◆ ACTION ITEM ◆
Each record is to be repeated exactly as it stands below.

[[ RECORD EXTRACTS, beginning ]]

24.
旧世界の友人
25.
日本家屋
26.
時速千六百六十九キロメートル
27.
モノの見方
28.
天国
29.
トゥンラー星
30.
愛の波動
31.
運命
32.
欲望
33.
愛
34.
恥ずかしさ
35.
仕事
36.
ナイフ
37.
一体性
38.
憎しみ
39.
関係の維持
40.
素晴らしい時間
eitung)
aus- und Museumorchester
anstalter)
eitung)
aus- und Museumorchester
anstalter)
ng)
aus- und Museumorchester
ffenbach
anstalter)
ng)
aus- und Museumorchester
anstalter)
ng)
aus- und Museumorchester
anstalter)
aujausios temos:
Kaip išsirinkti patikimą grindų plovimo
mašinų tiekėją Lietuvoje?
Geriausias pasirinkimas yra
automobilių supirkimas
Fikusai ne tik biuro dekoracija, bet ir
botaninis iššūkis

[[ RECORD EXTRACTS, end ]]

◆ EXERCISE RESPONSE ◆
24.
旧世界の友人
25.
日本家屋
26.
時速千六百六十九キロメートル
27.
モノの見方
28.
天国
29.
トゥンラー星
30.
愛の波動
31.
運命
32.
欲望
33.
愛
34.
恥ずかしさ
35.
仕事
36.
ナイフ
37.
一体性
38.
憎しみ
39.
関係の維持
40.
素晴らしい時間
eitung)
aus- und Museumorchester
anstalter)
eitung)
aus- und Museumorchester
anstalter)
ng)
aus- und Museumorchester
ffenbach
anstalter)
ng)
aus- und Museumorchester
anstalter)
ng)
aus- und Museumorchester
anstalter)
aujausios temos:
Kaip išsirinkti patikimą grindų plovimo
mašinų tiekėją Lietuvoje?
Geriausias pasirinkimas yra
automobilių supirkimas
Fikusai ne tik biuro dekoracija, bet ir
botaninis iššūkis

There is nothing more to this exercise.